Trump impeached over Capitol invasion
Sets stage for Senate trial showdown
WASHINGTON: Donald Trump on Wednesday became the first American president to be impeached twice, as 10 members of his party joined with Democrats in the House to charge him with “incitement of insurrection” for his role in egging on a violent mob that stormed the Capitol last week.
Reconvening in a building now heavily militarised against threats from proTrump activists and adorned with bunting for the inauguration of President-elect Joe Biden, lawmakers voted 232-197 to approve a single impeachment charge.
It accused Mr Trump of “inciting violence against the government of the United States” in his quest to overturn the election results and called for him to be removed and disqualified from ever holding public office again.
The vote left another indelible stain on Mr Trump’s presidency just a week before he is slated to leave office and laid bare the cracks running through the Republican Party. More members of his party voted to charge the president than in any other impeachment.

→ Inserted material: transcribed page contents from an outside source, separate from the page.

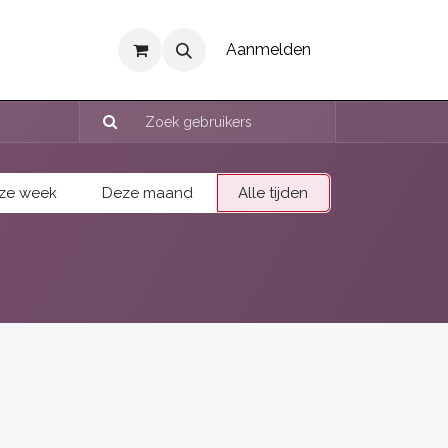
Aanmelden
ze week
Deze maand
Alle tijden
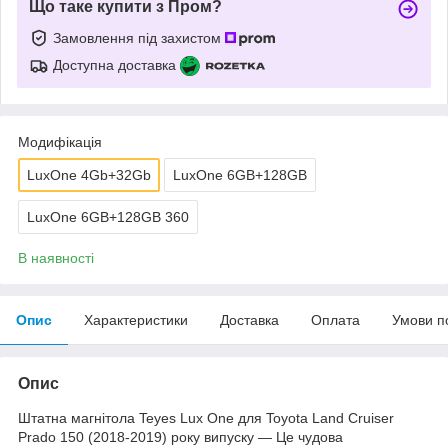
Що таке купити з Пром?
Замовлення під захистом
Доступна доставка
Модифікація
LuxOne 4Gb+32Gb
LuxOne 6GB+128GB
LuxOne 6GB+128GB 360
В наявності
Опис
Характеристики
Доставка
Оплата
Умови п
Опис
Штатна магнітола Teyes Lux One для Toyota Land Cruiser
Prado 150 (2018-2019) року випуску — Це чудова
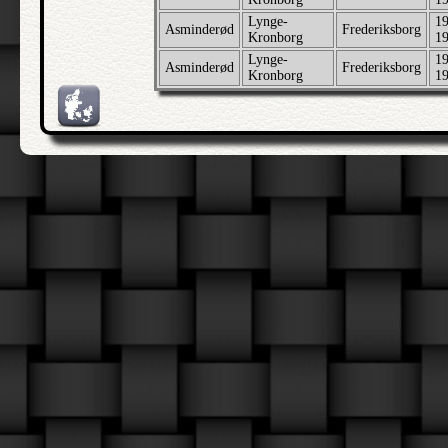
Lynge-
19
Asminderød
Frederiksborg
Kronborg
1
Lynge-
19
Asminderød
Frederiksborg
Kronborg
1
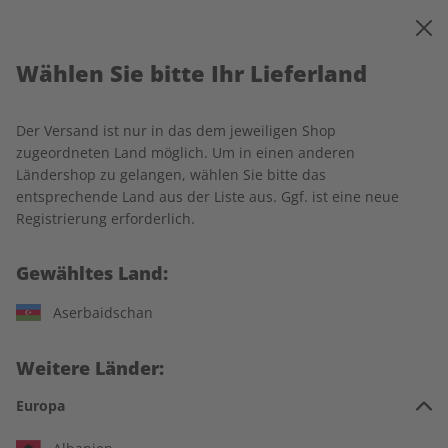
0
Warenkorb
MENÜ
Wählen Sie bitte Ihr Lieferland
Startseite
Rechtliches
Der Versand ist nur in das dem jeweiligen Shop
Impressum
zugeordneten Land möglich. Um in einen anderen
Ländershop zu gelangen, wählen Sie bitte das
entsprechende Land aus der Liste aus. Ggf. ist eine neue
ZEIT SPRACHEN GmbH
Registrierung erforderlich.
Kistlerhofstraße 172
Gewähltes Land:
81379 München
Deutschland
Aserbaidschan
Telefon: +49 (0) 89/8 56 81-0
E-Mail:
abo@zeit-sprachen.de
Weitere Länder:
Amtsgericht München HRB 179611
Europa
Umsatzsteueridentifikationsnummer: DE 265 973 410
Geschäftsführung und Herausgeber: Ulrich Sommer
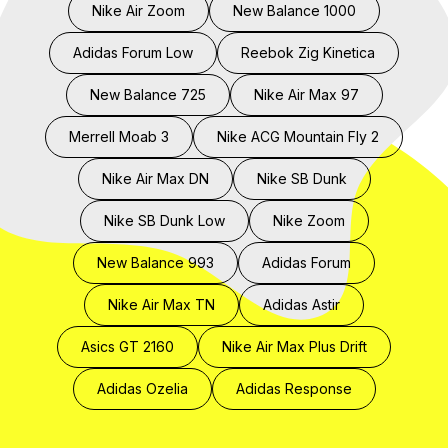
Nike Air Zoom
New Balance 1000
Adidas Forum Low
Reebok Zig Kinetica
New Balance 725
Nike Air Max 97
Merrell Moab 3
Nike ACG Mountain Fly 2
Nike Air Max DN
Nike SB Dunk
Nike SB Dunk Low
Nike Zoom
New Balance 993
Adidas Forum
Nike Air Max TN
Adidas Astir
Asics GT 2160
Nike Air Max Plus Drift
Adidas Ozelia
Adidas Response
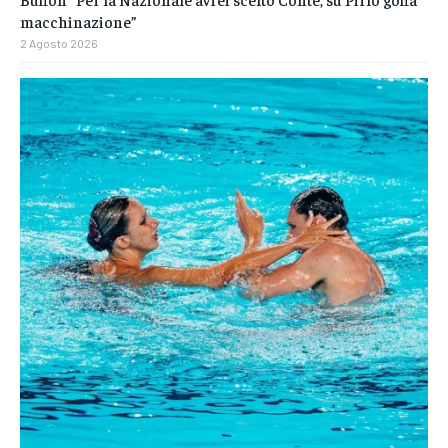
macchinazione”
2 Agosto 2026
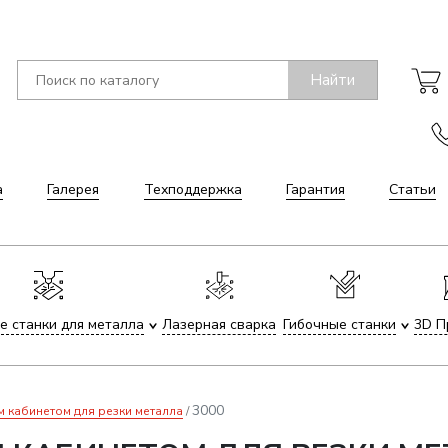
Найти
а
Галерея
Техподдержка
Гарантия
Статьи
е станки для металла
Лазерная сварка
Гибочные станки
3D П
3000
м кабинетом для резки металла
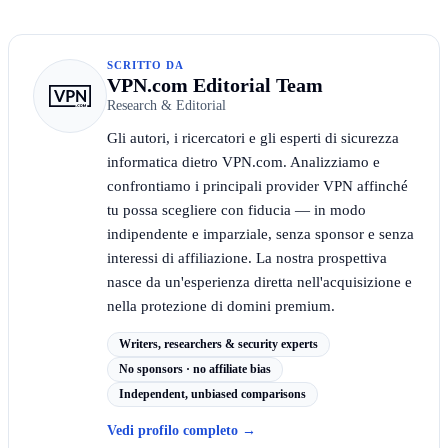
SCRITTO DA
VPN.com Editorial Team
Research & Editorial
Gli autori, i ricercatori e gli esperti di sicurezza
informatica dietro VPN.com. Analizziamo e
confrontiamo i principali provider VPN affinché
tu possa scegliere con fiducia — in modo
indipendente e imparziale, senza sponsor e senza
interessi di affiliazione. La nostra prospettiva
nasce da un'esperienza diretta nell'acquisizione e
nella protezione di domini premium.
Writers, researchers & security experts
No sponsors · no affiliate bias
Independent, unbiased comparisons
Vedi profilo completo
→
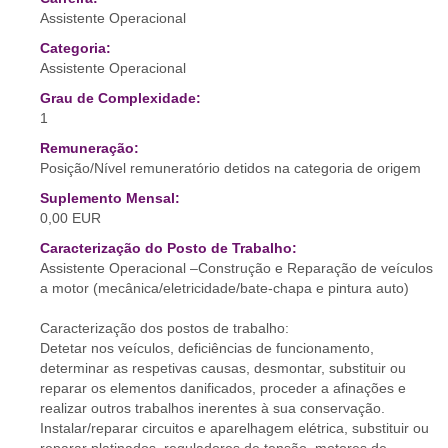
Assistente Operacional
Categoria:
Assistente Operacional
Grau de Complexidade:
1
Remuneração:
Posição/Nível remuneratório detidos na categoria de origem
Suplemento Mensal:
0,00 EUR
Caracterização do Posto de Trabalho:
Assistente Operacional –Construção e Reparação de veículos
a motor (mecânica/eletricidade/bate-chapa e pintura auto)
Caracterização dos postos de trabalho:
Detetar nos veículos, deficiências de funcionamento,
determinar as respetivas causas, desmontar, substituir ou
reparar os elementos danificados, proceder a afinações e
realizar outros trabalhos inerentes à sua conservação.
Instalar/reparar circuitos e aparelhagem elétrica, substituir ou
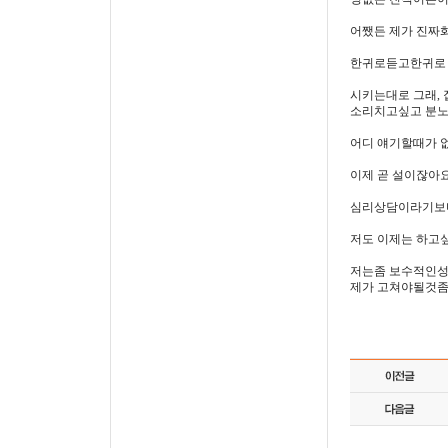
어쨌든 제가 진짜
한귀로듣고한귀로 
시키는대로 그래,
소리치고싶고 분
어디 얘기할때가 
이제 곧 설이잖아
심리상담이라기보다
저도 이제는 하고
저는좀 보수적인성
제가 고쳐야될것좀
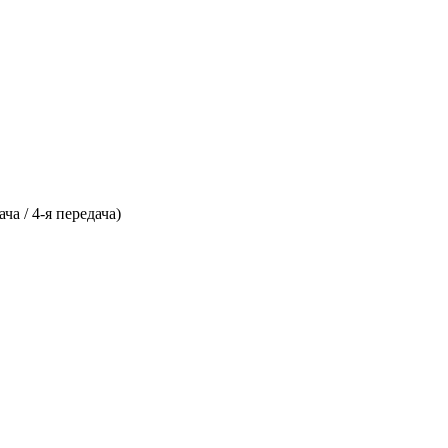
а / 4-я передача)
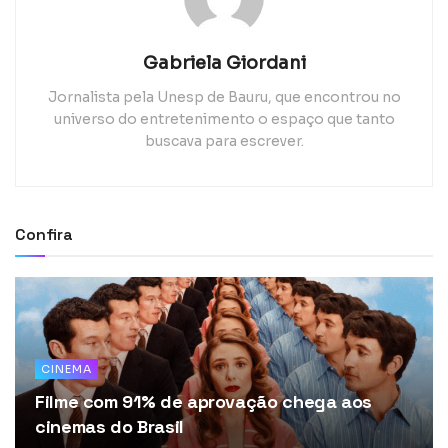
Gabriela Giordani
Jornalista pela Unesp de Bauru, que encontrou no
universo do entretenimento o espaço que tanto
buscava para escrever.
Confira
CINEMA
Filme com 91% de aprovação chega aos
cinemas do Brasil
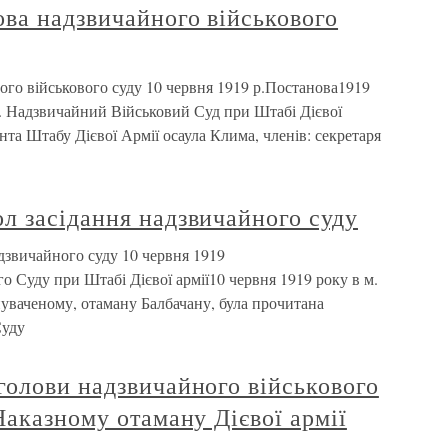
ва надзвичайного військового
го військового суду 10 червня 1919 р.Постанова1919
6. Надзвичайний Військовий Суд при Штабі Дієвої
нта Штабу Дієвої Армії осаула Клима, членів: секретаря
л засідання надзвичайного суду
звичайного суду 10 червня 1919
Суду при Штабі Дієвої армії10 червня 1919 року в м.
нуваченому, отаману Балбачану, була прочитана
Суду
олови надзвичайного військового
Наказному отаману Дієвої армії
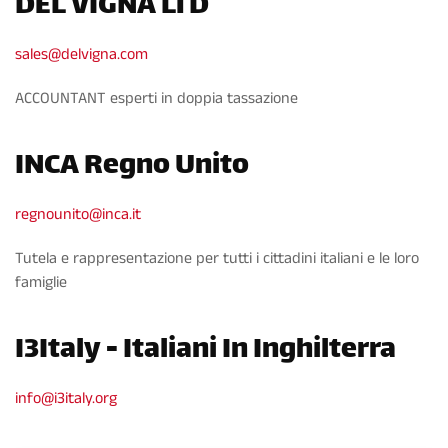
DEL VIGNA LTD
sales@delvigna.com
ACCOUNTANT esperti in doppia tassazione
INCA Regno Unito
regnounito@inca.it
Tutela e rappresentazione per tutti i cittadini italiani e le loro
famiglie
I3Italy - Italiani In Inghilterra
info@i3italy.org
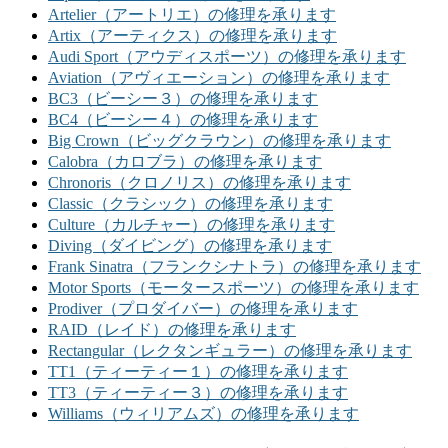
Artelier（アートリエ）の修理を承ります
Artix（アーティクス）の修理を承ります
Audi Sport（アウディスポーツ）の修理を承ります
Aviation（アヴィエーション）の修理を承ります
BC3（ビーシー３）の修理を承ります
BC4（ビーシー４）の修理を承ります
Big Crown（ビッグクラウン）の修理を承ります
Calobra（カロブラ）の修理を承ります
Chronoris（クロノリス）の修理を承ります
Classic（クラシック）の修理を承ります
Culture（カルチャー）の修理を承ります
Diving（ダイビング）の修理を承ります
Frank Sinatra（フランクシナトラ）の修理を承ります
Motor Sports（モータースポーツ）の修理を承ります
Prodiver（プロダイバー）の修理を承ります
RAID（レイド）の修理を承ります
Rectangular（レクタンギュラー）の修理を承ります
TT1（ティーティー１）の修理を承ります
TT3（ティーティー３）の修理を承ります
Williams（ウィリアムズ）の修理を承ります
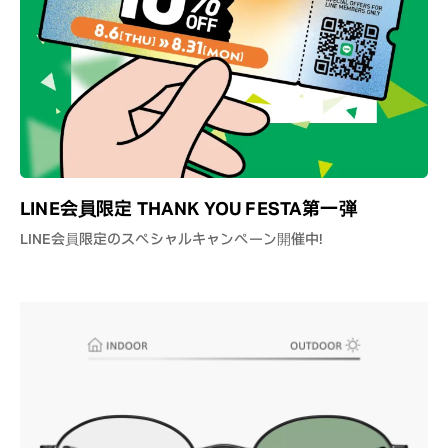
LINE会員限定 THANK YOU FESTA第一弾
LINE会員限定のスペシャルキャンペーン開催中！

Speaker Nancy Pelosi of California, declaring the past week one of the darkest chapters in American history, implored her colleagues to embrace “a constitutional remedy that will ensure that the republic will be safe from this man who is so resolutely determined to tear down the things that we hold dear and that hold us together”.
A little more than a year after she led a painstaking, three-month process to impeach Mr Trump the first time for a pressure campaign on Ukraine to incriminate Mr Biden — a case rejected by the president’s unfailingly loyal Republican supporters — Ms Pelosi moved swiftly this time to do the same job in only seven days.
“He must go. He is a clear and present danger to the nation that we all love,” the speaker said, adding: “It gives me no pleasure to say this — it breaks my heart.”
The top House Republican, Kevin McCarthy of California, conceded that Mr Trump had been to blame for the invasion, saying it had forced the vice-president and lawmakers who had gathered there to formalise Mr Biden’s victory to flee for their lives in a deadly rampage.
“The president bears responsibility for Wednesday’s attack on Congress by mob rioters,” said Mr McCarthy, one of the 138 Republicans who returned to the House floor after the mayhem and voted to reject certified electoral votes for Mr Biden. “He should have immediately denounced the mob when he saw what was unfolding.”
Outside the House chamber, thousands of armed members of the National Guard in camouflage fatigues surrounded the complex and snaked through its halls, stacking their helmets, backpacks and weapons wherever they went. Their presence gave the proceedings a wartime feel, and evoked images of the 1860s, when the Union Army had moved into the building.
Lawmakers sparred over newly installed metal detectors outside the House chamber meant to stop them from taking guns on to the floor. Some Republicans darted past the machines without stopping, setting off alarms.
Dozens of others stayed away from the Capitol, fearful of exposing colleagues or themselves to the virus and of lingering security threats, instead casting their votes remotely by proxy.
The impeachment vote has set the stage for the second Senate trial of the president in a year. Its precise timing remained uncertain overnight, however, but senators appeared unlikely to sit in judgement before Wednesday, when Mr Biden will take the oath of office.
The last impeachment was a partisan affair but this time, Sen Mitch McConnell of Kentucky, the Republican leader, was said to support it so as to purge his party of Mr Trump.
The vote has thus set up a political and constitutional showdown that could shape the course of American politics.
If a Senate trial results in Mr Trump being convicted, it holds out the prospect, tantalising for Democrats and many Republicans alike, of barring him from ever holding office again.
After the vote, Mr Biden called for the nation to unite after an “unprecedented assault on our democracy”.